Source: fsldata
Section: non-free/science
Priority: extra
Maintainer: NeuroDebian Team <team@neuro.debian.net>
Uploaders: Michael Hanke <mih@debian.org>,
 Yaroslav Halchenko <debian@onerussian.com>
Build-Depends: debhelper (>= 7.0.50~),
               python-nibabel, python-numpy, python-lxml
Standards-Version: 3.9.5
Homepage: http://www.fmrib.ox.ac.uk/fsl/
Vcs-Browser: http://git.debian.org/?p=exppsy/fsldata.git
Vcs-Git: git://git.debian.org/git/exppsy/fsldata.git


Package: fsl-atlases
Architecture: all
Replaces: fsl-data
Depends: ${misc:Depends},
 fsl-harvard-oxford-atlases,
 fsl-juelich-histological-atlas,
 fsl-jhu-dti-whitematter-atlas,
 fsl-mni-structural-atlas,
 fsl-talairach-daemon-atlas,
 fsl-oxford-thalamic-connectivity-atlas,
 fsl-bangor-cerebellar-atlas,
 fsl-mni152-templates,
 fsl-oxford-striatal-atlas,
 fsl-subthalamic-nucleus-atlas,
 fsl-resting-connectivity-parcellation-atlases
Description: FSL's MNI152 standard space stereotaxic brain atlases
 This meta-package installs all stereotaxic atlases that are shipped with FSL.


Package: fsl-first-data
Architecture: all
Depends: ${misc:Depends}
Description: model data for FIRST subcortical brain segmentation
 This package is part of FSL.


Package: fsl-possum-data
Architecture: all
Depends: ${misc:Depends}
Description: sequence templates for the POSSUM MRI-simulator
 This package is part of FSL.


Package: fsl-mni152-templates
Architecture: all
Depends: ${misc:Depends}
Description: MNI152 stereotaxic brain templates for FSL
 This package is part of FSL.


Package: fsl-harvard-oxford-atlases
Architecture: all
Depends: ${misc:Depends}
Recommends: fsl-harvard-oxford-cortical-lateralized-atlas
Conflicts: fsl-atlases (<= 4.1.6-1)
Description: probabilistic atlas of human cortical brain areas (lateralized)
 Probabilistic atlases covering 48 cortical and 21 subcortical structural areas,
 derived from structural data and segmentations kindly provided by the Harvard
 Center for Morphometric Analysis.
 .
 T1-weighted images of 21 healthy male and 16 healthy female subjects
 (ages 18-50) were individually segmented using semi-automated tools developed
 in-house.
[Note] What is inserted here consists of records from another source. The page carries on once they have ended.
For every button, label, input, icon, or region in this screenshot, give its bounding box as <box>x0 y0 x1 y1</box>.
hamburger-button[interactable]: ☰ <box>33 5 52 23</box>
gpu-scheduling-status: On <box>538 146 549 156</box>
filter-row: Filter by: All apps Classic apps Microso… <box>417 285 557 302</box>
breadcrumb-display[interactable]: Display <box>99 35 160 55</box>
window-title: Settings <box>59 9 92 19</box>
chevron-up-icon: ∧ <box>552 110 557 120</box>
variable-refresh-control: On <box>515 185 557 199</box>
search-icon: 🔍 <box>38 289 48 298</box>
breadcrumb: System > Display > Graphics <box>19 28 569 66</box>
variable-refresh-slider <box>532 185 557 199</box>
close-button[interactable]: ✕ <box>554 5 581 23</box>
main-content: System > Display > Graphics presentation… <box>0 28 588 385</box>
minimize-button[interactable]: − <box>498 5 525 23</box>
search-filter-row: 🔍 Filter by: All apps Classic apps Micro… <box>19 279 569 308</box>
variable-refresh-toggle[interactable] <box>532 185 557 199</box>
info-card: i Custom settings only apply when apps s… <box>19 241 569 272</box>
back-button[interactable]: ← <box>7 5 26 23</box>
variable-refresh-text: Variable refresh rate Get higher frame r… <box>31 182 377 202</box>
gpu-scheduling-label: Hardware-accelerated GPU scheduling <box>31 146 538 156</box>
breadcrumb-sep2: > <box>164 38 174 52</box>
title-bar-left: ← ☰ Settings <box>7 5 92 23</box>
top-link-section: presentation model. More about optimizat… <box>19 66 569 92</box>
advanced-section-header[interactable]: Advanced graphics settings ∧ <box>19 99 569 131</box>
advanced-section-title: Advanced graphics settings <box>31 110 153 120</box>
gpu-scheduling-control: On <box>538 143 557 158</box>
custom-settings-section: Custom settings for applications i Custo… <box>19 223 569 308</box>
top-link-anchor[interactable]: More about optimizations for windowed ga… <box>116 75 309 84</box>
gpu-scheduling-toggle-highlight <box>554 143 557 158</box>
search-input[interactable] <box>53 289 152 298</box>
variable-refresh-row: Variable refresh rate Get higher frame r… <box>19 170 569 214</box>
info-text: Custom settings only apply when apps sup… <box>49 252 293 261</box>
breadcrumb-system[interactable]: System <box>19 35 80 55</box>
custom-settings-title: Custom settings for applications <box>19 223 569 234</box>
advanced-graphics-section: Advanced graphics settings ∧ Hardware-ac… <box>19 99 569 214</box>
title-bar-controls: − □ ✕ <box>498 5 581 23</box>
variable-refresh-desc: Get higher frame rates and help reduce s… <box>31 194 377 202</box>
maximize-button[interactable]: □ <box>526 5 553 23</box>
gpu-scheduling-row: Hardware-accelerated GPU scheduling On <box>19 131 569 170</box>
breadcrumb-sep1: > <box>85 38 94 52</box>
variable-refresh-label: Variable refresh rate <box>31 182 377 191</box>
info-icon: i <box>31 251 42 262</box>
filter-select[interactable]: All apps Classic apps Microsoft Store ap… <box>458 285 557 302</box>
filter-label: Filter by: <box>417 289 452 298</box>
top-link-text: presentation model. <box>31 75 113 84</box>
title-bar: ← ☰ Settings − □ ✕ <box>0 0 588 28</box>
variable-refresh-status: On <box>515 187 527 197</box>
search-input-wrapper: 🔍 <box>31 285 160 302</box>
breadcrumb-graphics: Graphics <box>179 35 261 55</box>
The T1-weighted images were affine-registered to MNI152 space using
 FLIRT (FSL), and the transforms then applied to the individual labels. Finally,
 these were combined across subjects to form population probability maps for
 each label.
 .
 This package is part of FSL.


Package: fsl-harvard-oxford-cortical-lateralized-atlas
Architecture: all
Depends: ${misc:Depends},
         fsl-harvard-oxford-atlases
Conflicts: fsl-atlases (<= 4.1.6-1)
Description: probabilistic atlas of human cortical and subcortical brain areas
 Probabilistic atlases covering 48 cortical and 21 subcortical structural areas,
 derived from structural data and segmentations kindly provided by the Harvard
 Center for Morphometric Analysis.
 .
 T1-weighted images of 21 healthy male and 16 healthy female subjects
 (ages 18-50) were individually segmented using semi-automated tools developed
 in-house. The T1-weighted images were affine-registered to MNI152 space using
 FLIRT (FSL), and the transforms then applied to the individual labels. Finally,
 these were combined across subjects to form population probability maps for
 each label.
 .
 This atlas is derived from the official FSL's cortical atlas where laterality
 probability is taken from the subcortical atlas.
 .
 This package is not a part of official FSL distribution.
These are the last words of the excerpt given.